At the outset, it must be admitted that the form of the indictment differs materially from the simple and effective form found in 7 Texas Practice, Willson's Criminal Forms Ann., § 6.31 (W. Morrison & T. Blackwell 8th ed. 1977),[2] but this fact, standing alone, does not conclude our consideration of the question presented. The instant indictment leaves much to be desired, especially when contrasted with the exemplary language found in Morrison & Blackwell, supra, but it is not fundamentally defective.

Appellant argues that the State has broadened the statutory definition of the offense "to include any touching of the `surface of the mouth' and the mouth of another person, a definition not contemplated by the drafters of Penal Code Section 21.10." Further, it is contended that under the indictment proof of "nothing more than a lascivious French kiss" would suffice to support a conviction. We find the argument to be specious and lacking in merit.

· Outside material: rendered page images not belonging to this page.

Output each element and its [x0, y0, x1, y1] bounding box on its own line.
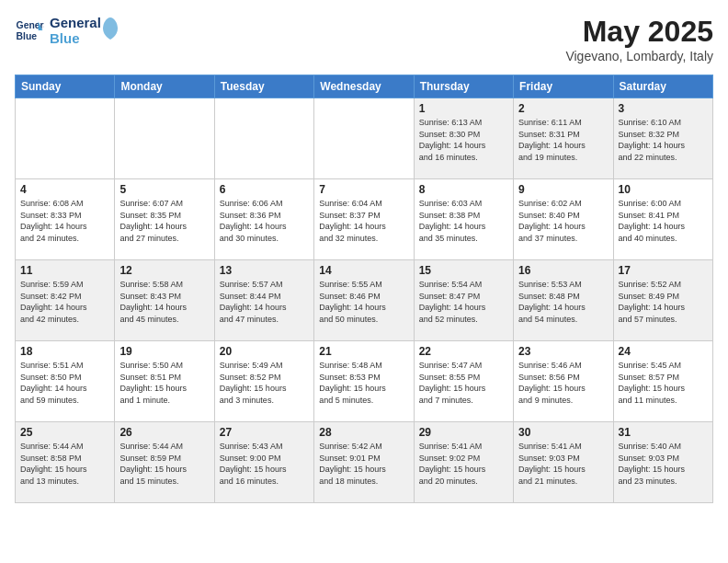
day-number: 26: [119, 426, 209, 439]
weekday-header-row: SundayMondayTuesdayWednesdayThursdayFrid…: [16, 75, 713, 98]
day-number: 11: [20, 264, 109, 277]
day-info: Sunrise: 5:44 AM Sunset: 8:58 PM Dayligh…: [20, 441, 109, 487]
calendar-cell: 23Sunrise: 5:46 AM Sunset: 8:56 PM Dayli…: [514, 341, 613, 422]
day-number: 2: [518, 102, 608, 115]
day-info: Sunrise: 5:57 AM Sunset: 8:44 PM Dayligh…: [220, 279, 309, 325]
day-number: 17: [619, 264, 708, 277]
day-info: Sunrise: 5:53 AM Sunset: 8:48 PM Dayligh…: [518, 279, 608, 325]
calendar-cell: 21Sunrise: 5:48 AM Sunset: 8:53 PM Dayli…: [314, 341, 414, 422]
day-number: 10: [619, 183, 708, 196]
calendar-cell: [314, 98, 414, 179]
calendar-cell: 4Sunrise: 6:08 AM Sunset: 8:33 PM Daylig…: [16, 179, 115, 260]
day-info: Sunrise: 5:46 AM Sunset: 8:56 PM Dayligh…: [518, 360, 608, 406]
day-info: Sunrise: 5:58 AM Sunset: 8:43 PM Dayligh…: [119, 279, 209, 325]
day-number: 28: [319, 426, 408, 439]
day-number: 7: [319, 183, 408, 196]
day-number: 15: [419, 264, 508, 277]
day-number: 23: [518, 345, 608, 358]
day-info: Sunrise: 5:59 AM Sunset: 8:42 PM Dayligh…: [20, 279, 109, 325]
logo: General Blue General Blue: [15, 15, 119, 47]
day-number: 9: [518, 183, 608, 196]
day-number: 1: [419, 102, 508, 115]
day-info: Sunrise: 5:55 AM Sunset: 8:46 PM Dayligh…: [319, 279, 408, 325]
logo-wave-icon: [101, 16, 119, 41]
day-number: 4: [20, 183, 109, 196]
logo-line2: Blue: [50, 30, 101, 46]
day-number: 29: [419, 426, 508, 439]
day-number: 21: [319, 345, 408, 358]
calendar-cell: [115, 98, 214, 179]
calendar-cell: 29Sunrise: 5:41 AM Sunset: 9:02 PM Dayli…: [414, 422, 513, 503]
weekday-header-tuesday: Tuesday: [214, 75, 313, 98]
day-number: 27: [220, 426, 309, 439]
day-number: 31: [619, 426, 708, 439]
day-info: Sunrise: 6:13 AM Sunset: 8:30 PM Dayligh…: [419, 117, 508, 163]
day-info: Sunrise: 5:47 AM Sunset: 8:55 PM Dayligh…: [419, 360, 508, 406]
calendar-cell: 3Sunrise: 6:10 AM Sunset: 8:32 PM Daylig…: [613, 98, 712, 179]
day-number: 5: [119, 183, 209, 196]
week-row-5: 25Sunrise: 5:44 AM Sunset: 8:58 PM Dayli…: [16, 422, 713, 503]
svg-text:Blue: Blue: [17, 31, 38, 41]
calendar-cell: 13Sunrise: 5:57 AM Sunset: 8:44 PM Dayli…: [214, 260, 313, 341]
calendar-cell: 14Sunrise: 5:55 AM Sunset: 8:46 PM Dayli…: [314, 260, 414, 341]
location: Vigevano, Lombardy, Italy: [565, 49, 713, 63]
calendar-cell: 9Sunrise: 6:02 AM Sunset: 8:40 PM Daylig…: [514, 179, 613, 260]
calendar-cell: 10Sunrise: 6:00 AM Sunset: 8:41 PM Dayli…: [613, 179, 712, 260]
weekday-header-thursday: Thursday: [414, 75, 513, 98]
calendar-cell: 12Sunrise: 5:58 AM Sunset: 8:43 PM Dayli…: [115, 260, 214, 341]
calendar-cell: 22Sunrise: 5:47 AM Sunset: 8:55 PM Dayli…: [414, 341, 513, 422]
day-info: Sunrise: 5:49 AM Sunset: 8:52 PM Dayligh…: [220, 360, 309, 406]
day-info: Sunrise: 5:40 AM Sunset: 9:03 PM Dayligh…: [619, 441, 708, 487]
day-info: Sunrise: 6:06 AM Sunset: 8:36 PM Dayligh…: [220, 198, 309, 244]
weekday-header-monday: Monday: [115, 75, 214, 98]
weekday-header-wednesday: Wednesday: [314, 75, 414, 98]
calendar-cell: 31Sunrise: 5:40 AM Sunset: 9:03 PM Dayli…: [613, 422, 712, 503]
calendar-cell: 7Sunrise: 6:04 AM Sunset: 8:37 PM Daylig…: [314, 179, 414, 260]
day-info: Sunrise: 5:54 AM Sunset: 8:47 PM Dayligh…: [419, 279, 508, 325]
week-row-4: 18Sunrise: 5:51 AM Sunset: 8:50 PM Dayli…: [16, 341, 713, 422]
day-info: Sunrise: 6:04 AM Sunset: 8:37 PM Dayligh…: [319, 198, 408, 244]
day-number: 16: [518, 264, 608, 277]
calendar-cell: [16, 98, 115, 179]
day-info: Sunrise: 5:51 AM Sunset: 8:50 PM Dayligh…: [20, 360, 109, 406]
calendar-cell: 24Sunrise: 5:45 AM Sunset: 8:57 PM Dayli…: [613, 341, 712, 422]
day-number: 20: [220, 345, 309, 358]
day-info: Sunrise: 6:08 AM Sunset: 8:33 PM Dayligh…: [20, 198, 109, 244]
week-row-2: 4Sunrise: 6:08 AM Sunset: 8:33 PM Daylig…: [16, 179, 713, 260]
day-number: 14: [319, 264, 408, 277]
calendar-cell: 28Sunrise: 5:42 AM Sunset: 9:01 PM Dayli…: [314, 422, 414, 503]
page-header: General Blue General Blue May 2025 Vigev…: [15, 15, 713, 63]
weekday-header-saturday: Saturday: [613, 75, 712, 98]
day-info: Sunrise: 6:07 AM Sunset: 8:35 PM Dayligh…: [119, 198, 209, 244]
calendar-cell: 8Sunrise: 6:03 AM Sunset: 8:38 PM Daylig…: [414, 179, 513, 260]
week-row-3: 11Sunrise: 5:59 AM Sunset: 8:42 PM Dayli…: [16, 260, 713, 341]
day-info: Sunrise: 6:11 AM Sunset: 8:31 PM Dayligh…: [518, 117, 608, 163]
day-info: Sunrise: 5:48 AM Sunset: 8:53 PM Dayligh…: [319, 360, 408, 406]
calendar-cell: 2Sunrise: 6:11 AM Sunset: 8:31 PM Daylig…: [514, 98, 613, 179]
calendar-cell: 5Sunrise: 6:07 AM Sunset: 8:35 PM Daylig…: [115, 179, 214, 260]
day-number: 24: [619, 345, 708, 358]
month-title: May 2025: [565, 15, 713, 49]
calendar-cell: 6Sunrise: 6:06 AM Sunset: 8:36 PM Daylig…: [214, 179, 313, 260]
day-number: 3: [619, 102, 708, 115]
day-info: Sunrise: 6:02 AM Sunset: 8:40 PM Dayligh…: [518, 198, 608, 244]
calendar-cell: 27Sunrise: 5:43 AM Sunset: 9:00 PM Dayli…: [214, 422, 313, 503]
day-info: Sunrise: 6:00 AM Sunset: 8:41 PM Dayligh…: [619, 198, 708, 244]
week-row-1: 1Sunrise: 6:13 AM Sunset: 8:30 PM Daylig…: [16, 98, 713, 179]
calendar-cell: 18Sunrise: 5:51 AM Sunset: 8:50 PM Dayli…: [16, 341, 115, 422]
day-number: 22: [419, 345, 508, 358]
day-info: Sunrise: 6:03 AM Sunset: 8:38 PM Dayligh…: [419, 198, 508, 244]
day-info: Sunrise: 5:43 AM Sunset: 9:00 PM Dayligh…: [220, 441, 309, 487]
logo-line1: General: [50, 15, 101, 30]
calendar-cell: 26Sunrise: 5:44 AM Sunset: 8:59 PM Dayli…: [115, 422, 214, 503]
day-info: Sunrise: 5:50 AM Sunset: 8:51 PM Dayligh…: [119, 360, 209, 406]
day-number: 30: [518, 426, 608, 439]
day-info: Sunrise: 5:45 AM Sunset: 8:57 PM Dayligh…: [619, 360, 708, 406]
calendar-cell: 1Sunrise: 6:13 AM Sunset: 8:30 PM Daylig…: [414, 98, 513, 179]
day-info: Sunrise: 6:10 AM Sunset: 8:32 PM Dayligh…: [619, 117, 708, 163]
calendar-cell: 11Sunrise: 5:59 AM Sunset: 8:42 PM Dayli…: [16, 260, 115, 341]
day-number: 19: [119, 345, 209, 358]
calendar-cell: 16Sunrise: 5:53 AM Sunset: 8:48 PM Dayli…: [514, 260, 613, 341]
weekday-header-friday: Friday: [514, 75, 613, 98]
calendar-cell: 25Sunrise: 5:44 AM Sunset: 8:58 PM Dayli…: [16, 422, 115, 503]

Under the statute (Penal Code § 21.01), the deviate sexual intercourse may be had in contact of the genitals with either the mouth or the anus. The State, in the case at bar, used the word "oral" to confine its charge to contact with the mouth of the child. The use of the word "oral" in connection with a charge of sodomy is not uncommon, even by this Court. For instance, in Hohn v. State, 538 S.W.2d 619 (Tex.Cr.App.1976), the appellant was indicted for the offense of sexual abuse of a child; yet, throughout the opinion, this Courtand properly sospoke of "oral sodomy" as being the gravamen of the charge.

In Pruett v. State, 463 S.W.2d 191 (Tex. Cr.App.1970), this Court made an in depth survey of the validity of Art. 524 of the prior penal code, including the history of the earlier statutes, and synthesized the holdings of the Court on the sodomy statute between 1860 and 1943, concluding that prior to the 1943 statutory amendment "copulation in the mouth or using the mouth on the person of another was not sodomy." (463 S.W.2d at 196)

The Court then turned to a consideration of the holding in Furstonburg v. State, 148 Tex.Cr.R. 638, 190 S.W.2d 362, 363 (1945), rejecting a contention such as is advanced here.[3] The Court pointedly noted that appellant was charged "with an unnatural connection with a young girl through the utilization of her mouth" and was, thus, guilty of violation of the amended statute.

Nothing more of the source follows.